## INSTRUCTIONS FOR THE TASK
Once the records have been read, set every one down as it stands.

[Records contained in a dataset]
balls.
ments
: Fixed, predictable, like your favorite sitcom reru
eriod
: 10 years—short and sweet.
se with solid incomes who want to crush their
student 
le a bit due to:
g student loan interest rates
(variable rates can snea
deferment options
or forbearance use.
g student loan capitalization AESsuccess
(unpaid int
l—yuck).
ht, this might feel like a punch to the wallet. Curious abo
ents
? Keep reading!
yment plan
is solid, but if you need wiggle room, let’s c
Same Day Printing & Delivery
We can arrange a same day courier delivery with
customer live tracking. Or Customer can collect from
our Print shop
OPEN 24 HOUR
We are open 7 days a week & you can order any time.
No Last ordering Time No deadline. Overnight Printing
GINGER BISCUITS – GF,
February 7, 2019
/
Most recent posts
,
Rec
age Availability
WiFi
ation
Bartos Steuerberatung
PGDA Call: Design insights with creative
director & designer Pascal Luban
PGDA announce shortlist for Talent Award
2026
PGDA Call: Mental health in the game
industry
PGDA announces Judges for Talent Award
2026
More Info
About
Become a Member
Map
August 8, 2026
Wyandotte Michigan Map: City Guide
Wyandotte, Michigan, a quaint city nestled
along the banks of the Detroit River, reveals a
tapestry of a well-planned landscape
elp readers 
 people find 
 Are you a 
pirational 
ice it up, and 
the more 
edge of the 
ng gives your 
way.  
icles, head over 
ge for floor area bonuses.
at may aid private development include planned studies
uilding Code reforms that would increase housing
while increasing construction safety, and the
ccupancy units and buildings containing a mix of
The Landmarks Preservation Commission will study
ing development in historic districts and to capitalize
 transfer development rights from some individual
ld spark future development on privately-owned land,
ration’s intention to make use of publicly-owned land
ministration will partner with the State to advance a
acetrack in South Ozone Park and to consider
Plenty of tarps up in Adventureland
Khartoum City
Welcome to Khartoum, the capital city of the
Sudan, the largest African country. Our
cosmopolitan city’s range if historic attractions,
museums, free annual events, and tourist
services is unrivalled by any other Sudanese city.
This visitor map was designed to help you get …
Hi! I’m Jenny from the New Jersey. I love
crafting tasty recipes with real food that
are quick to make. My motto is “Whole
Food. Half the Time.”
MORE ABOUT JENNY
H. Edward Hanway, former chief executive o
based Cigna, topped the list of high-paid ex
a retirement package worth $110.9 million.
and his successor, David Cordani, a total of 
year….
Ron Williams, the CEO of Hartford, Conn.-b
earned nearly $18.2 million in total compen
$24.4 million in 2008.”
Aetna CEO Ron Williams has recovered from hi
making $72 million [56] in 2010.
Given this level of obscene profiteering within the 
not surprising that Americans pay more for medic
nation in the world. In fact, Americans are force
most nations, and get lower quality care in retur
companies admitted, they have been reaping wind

## SOLUTION TO THIS PROBLEM
balls.
ments
: Fixed, predictable, like your favorite sitcom reru
eriod
: 10 years—short and sweet.
se with solid incomes who want to crush their
student 
le a bit due to:
g student loan interest rates
(variable rates can snea
deferment options
or forbearance use.
g student loan capitalization AESsuccess
(unpaid int
l—yuck).
ht, this might feel like a punch to the wallet. Curious abo
ents
? Keep reading!
yment plan
is solid, but if you need wiggle room, let’s c
Same Day Printing & Delivery
We can arrange a same day courier delivery with
customer live tracking. Or Customer can collect from
our Print shop
OPEN 24 HOUR
We are open 7 days a week & you can order any time.
No Last ordering Time No deadline. Overnight Printing
GINGER BISCUITS – GF,
February 7, 2019
/
Most recent posts
,
Rec
age Availability
WiFi
ation
Bartos Steuerberatung
PGDA Call: Design insights with creative
director & designer Pascal Luban
PGDA announce shortlist for Talent Award
2026
PGDA Call: Mental health in the game
industry
PGDA announces Judges for Talent Award
2026
More Info
About
Become a Member
Map
August 8, 2026
Wyandotte Michigan Map: City Guide
Wyandotte, Michigan, a quaint city nestled
along the banks of the Detroit River, reveals a
tapestry of a well-planned landscape
elp readers 
 people find 
 Are you a 
pirational 
ice it up, and 
the more 
edge of the 
ng gives your 
way.  
icles, head over 
ge for floor area bonuses.
at may aid private development include planned studies
uilding Code reforms that would increase housing
while increasing construction safety, and the
ccupancy units and buildings containing a mix of
The Landmarks Preservation Commission will study
ing development in historic districts and to capitalize
 transfer development rights from some individual
ld spark future development on privately-owned land,
ration’s intention to make use of publicly-owned land
ministration will partner with the State to advance a
acetrack in South Ozone Park and to consider
Plenty of tarps up in Adventureland
Khartoum City
Welcome to Khartoum, the capital city of the
Sudan, the largest African country. Our
cosmopolitan city’s range if historic attractions,
museums, free annual events, and tourist
services is unrivalled by any other Sudanese city.
This visitor map was designed to help you get …
Hi! I’m Jenny from the New Jersey. I love
crafting tasty recipes with real food that
are quick to make. My motto is “Whole
Food. Half the Time.”
MORE ABOUT JENNY
H. Edward Hanway, former chief executive o
based Cigna, topped the list of high-paid ex
a retirement package worth $110.9 million.
and his successor, David Cordani, a total of 
year….
Ron Williams, the CEO of Hartford, Conn.-b
earned nearly $18.2 million in total compen
$24.4 million in 2008.”
Aetna CEO Ron Williams has recovered from hi
making $72 million [56] in 2010.
Given this level of obscene profiteering within the 
not surprising that Americans pay more for medic
nation in the world. In fact, Americans are force
most nations, and get lower quality care in retur
companies admitted, they have been reaping wind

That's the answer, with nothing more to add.